#### [WHAT TO WORK ON]
The required result is each line of the entries below containing the string "calendar".

#### [DATA FOR THIS TASK]
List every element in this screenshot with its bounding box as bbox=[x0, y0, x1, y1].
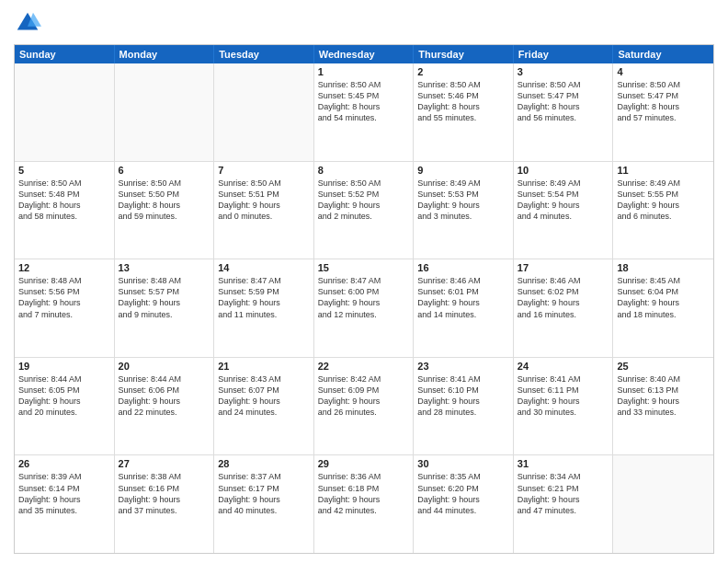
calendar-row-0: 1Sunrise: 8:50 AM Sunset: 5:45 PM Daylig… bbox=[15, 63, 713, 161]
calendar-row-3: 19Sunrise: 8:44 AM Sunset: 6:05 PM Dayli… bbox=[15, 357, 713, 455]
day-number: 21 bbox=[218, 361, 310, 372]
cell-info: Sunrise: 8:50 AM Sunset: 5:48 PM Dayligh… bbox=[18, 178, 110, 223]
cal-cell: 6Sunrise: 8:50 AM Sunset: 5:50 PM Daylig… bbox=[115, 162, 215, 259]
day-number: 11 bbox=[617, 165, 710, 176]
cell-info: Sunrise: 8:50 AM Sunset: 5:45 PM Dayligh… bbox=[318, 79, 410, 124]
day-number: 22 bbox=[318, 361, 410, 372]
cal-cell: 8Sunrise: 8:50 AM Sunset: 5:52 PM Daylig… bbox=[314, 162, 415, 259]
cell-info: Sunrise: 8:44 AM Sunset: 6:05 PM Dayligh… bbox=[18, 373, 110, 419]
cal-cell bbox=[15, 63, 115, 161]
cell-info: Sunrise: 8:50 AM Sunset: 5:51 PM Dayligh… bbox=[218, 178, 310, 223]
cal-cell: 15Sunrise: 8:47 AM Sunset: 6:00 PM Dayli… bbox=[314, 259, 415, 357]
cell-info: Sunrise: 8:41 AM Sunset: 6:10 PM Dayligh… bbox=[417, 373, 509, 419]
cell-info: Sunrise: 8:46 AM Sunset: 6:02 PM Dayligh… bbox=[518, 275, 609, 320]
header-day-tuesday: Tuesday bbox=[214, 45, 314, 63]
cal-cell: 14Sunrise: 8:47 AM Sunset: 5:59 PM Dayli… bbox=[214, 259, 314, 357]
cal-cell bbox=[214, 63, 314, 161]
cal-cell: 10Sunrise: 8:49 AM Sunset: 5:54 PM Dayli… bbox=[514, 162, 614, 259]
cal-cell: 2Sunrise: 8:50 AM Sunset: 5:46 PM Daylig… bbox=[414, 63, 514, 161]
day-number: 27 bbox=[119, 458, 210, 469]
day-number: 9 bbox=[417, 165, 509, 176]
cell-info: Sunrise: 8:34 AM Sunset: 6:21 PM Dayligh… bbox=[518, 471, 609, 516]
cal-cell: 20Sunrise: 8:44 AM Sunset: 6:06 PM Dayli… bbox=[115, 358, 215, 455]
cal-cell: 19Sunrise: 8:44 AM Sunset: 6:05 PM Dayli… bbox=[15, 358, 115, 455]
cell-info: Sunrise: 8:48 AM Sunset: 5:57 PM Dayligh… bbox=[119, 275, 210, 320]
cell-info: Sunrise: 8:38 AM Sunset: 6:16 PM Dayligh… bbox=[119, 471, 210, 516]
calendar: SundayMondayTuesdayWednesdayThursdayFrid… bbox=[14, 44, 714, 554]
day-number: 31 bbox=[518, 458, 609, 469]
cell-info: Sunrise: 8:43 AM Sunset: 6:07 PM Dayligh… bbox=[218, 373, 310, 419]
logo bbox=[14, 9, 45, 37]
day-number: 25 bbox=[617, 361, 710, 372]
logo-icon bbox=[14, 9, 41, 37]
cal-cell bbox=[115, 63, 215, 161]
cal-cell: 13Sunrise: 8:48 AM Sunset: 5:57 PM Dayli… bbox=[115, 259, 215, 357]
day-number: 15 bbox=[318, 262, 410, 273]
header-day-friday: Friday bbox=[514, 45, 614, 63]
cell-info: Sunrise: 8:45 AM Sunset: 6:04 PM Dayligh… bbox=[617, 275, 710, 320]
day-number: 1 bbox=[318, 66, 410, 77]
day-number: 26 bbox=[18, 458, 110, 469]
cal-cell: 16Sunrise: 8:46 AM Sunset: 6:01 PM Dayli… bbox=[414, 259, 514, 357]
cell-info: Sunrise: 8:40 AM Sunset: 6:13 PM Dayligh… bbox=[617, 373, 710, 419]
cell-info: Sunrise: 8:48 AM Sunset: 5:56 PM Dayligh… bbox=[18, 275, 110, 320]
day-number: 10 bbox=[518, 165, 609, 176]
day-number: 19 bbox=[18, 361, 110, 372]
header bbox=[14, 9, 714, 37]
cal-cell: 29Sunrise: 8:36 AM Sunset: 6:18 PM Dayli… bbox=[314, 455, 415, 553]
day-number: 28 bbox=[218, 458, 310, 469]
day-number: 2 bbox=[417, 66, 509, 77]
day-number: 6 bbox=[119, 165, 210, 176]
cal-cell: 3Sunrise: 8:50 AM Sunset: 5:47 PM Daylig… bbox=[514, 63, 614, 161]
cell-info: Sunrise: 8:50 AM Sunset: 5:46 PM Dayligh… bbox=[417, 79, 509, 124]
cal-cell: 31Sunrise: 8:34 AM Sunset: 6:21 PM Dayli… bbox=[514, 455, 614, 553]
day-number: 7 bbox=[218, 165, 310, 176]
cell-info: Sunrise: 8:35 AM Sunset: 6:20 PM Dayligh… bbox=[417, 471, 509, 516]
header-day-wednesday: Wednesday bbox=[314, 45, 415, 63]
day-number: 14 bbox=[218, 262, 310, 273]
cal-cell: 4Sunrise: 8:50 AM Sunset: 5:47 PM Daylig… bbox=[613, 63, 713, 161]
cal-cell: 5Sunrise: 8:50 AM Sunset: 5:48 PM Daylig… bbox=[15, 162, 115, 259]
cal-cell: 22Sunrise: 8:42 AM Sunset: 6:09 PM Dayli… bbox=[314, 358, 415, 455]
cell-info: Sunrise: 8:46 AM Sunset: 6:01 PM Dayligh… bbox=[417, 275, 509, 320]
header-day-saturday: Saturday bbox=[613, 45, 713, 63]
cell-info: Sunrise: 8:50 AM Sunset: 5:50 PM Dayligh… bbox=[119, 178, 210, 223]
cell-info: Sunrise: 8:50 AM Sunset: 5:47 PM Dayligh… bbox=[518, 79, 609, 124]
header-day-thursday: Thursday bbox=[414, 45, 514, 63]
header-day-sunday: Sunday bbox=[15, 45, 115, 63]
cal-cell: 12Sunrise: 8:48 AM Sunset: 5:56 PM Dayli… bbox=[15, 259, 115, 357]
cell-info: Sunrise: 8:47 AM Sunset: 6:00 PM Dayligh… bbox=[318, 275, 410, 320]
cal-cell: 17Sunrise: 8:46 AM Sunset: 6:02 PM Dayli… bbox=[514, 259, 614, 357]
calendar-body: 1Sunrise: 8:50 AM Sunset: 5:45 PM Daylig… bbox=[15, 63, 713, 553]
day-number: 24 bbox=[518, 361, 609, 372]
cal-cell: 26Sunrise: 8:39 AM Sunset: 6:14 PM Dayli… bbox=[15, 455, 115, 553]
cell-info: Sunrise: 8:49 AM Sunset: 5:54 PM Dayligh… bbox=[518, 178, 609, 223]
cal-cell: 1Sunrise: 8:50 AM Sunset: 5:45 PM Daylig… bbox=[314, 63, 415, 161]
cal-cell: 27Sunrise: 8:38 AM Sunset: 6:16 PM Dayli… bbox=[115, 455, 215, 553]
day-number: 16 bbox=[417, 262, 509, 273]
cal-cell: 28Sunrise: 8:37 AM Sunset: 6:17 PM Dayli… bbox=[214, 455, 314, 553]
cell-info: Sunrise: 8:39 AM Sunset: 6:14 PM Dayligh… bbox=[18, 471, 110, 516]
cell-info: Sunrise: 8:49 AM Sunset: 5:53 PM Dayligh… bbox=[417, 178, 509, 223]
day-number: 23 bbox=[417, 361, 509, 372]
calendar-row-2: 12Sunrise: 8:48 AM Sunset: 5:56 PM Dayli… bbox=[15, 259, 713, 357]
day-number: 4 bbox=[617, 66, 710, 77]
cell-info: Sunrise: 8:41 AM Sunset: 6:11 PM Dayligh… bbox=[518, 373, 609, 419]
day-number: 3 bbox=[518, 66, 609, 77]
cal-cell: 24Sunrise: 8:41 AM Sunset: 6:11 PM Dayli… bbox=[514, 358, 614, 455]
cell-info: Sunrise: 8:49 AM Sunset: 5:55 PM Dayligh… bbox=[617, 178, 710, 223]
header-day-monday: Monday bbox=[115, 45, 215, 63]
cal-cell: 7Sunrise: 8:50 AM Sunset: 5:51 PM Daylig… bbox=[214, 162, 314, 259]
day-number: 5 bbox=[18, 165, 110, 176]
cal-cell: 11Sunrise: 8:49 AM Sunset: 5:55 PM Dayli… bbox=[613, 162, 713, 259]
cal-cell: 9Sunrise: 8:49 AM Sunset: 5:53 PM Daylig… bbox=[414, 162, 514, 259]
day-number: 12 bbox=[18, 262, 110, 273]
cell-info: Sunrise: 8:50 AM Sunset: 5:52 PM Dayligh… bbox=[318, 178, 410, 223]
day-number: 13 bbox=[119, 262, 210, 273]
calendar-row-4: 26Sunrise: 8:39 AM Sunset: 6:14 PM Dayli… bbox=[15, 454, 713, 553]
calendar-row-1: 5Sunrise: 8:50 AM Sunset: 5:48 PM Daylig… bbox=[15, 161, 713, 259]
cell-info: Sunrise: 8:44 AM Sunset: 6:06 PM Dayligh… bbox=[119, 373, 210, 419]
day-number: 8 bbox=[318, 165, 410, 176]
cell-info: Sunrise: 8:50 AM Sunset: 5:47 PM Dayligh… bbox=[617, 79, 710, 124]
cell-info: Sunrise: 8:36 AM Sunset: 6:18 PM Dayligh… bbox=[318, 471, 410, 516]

#### [EXERCISE SOLUTION]
calendar-row-0: 1Sunrise: 8:50 AM Sunset: 5:45 PM Daylig… bbox=[15, 63, 713, 161]
calendar-row-3: 19Sunrise: 8:44 AM Sunset: 6:05 PM Dayli… bbox=[15, 357, 713, 455]
calendar: SundayMondayTuesdayWednesdayThursdayFrid… bbox=[14, 44, 714, 554]
calendar-body: 1Sunrise: 8:50 AM Sunset: 5:45 PM Daylig… bbox=[15, 63, 713, 553]
calendar-row-2: 12Sunrise: 8:48 AM Sunset: 5:56 PM Dayli… bbox=[15, 259, 713, 357]
calendar-row-4: 26Sunrise: 8:39 AM Sunset: 6:14 PM Dayli… bbox=[15, 454, 713, 553]
calendar-row-1: 5Sunrise: 8:50 AM Sunset: 5:48 PM Daylig… bbox=[15, 161, 713, 259]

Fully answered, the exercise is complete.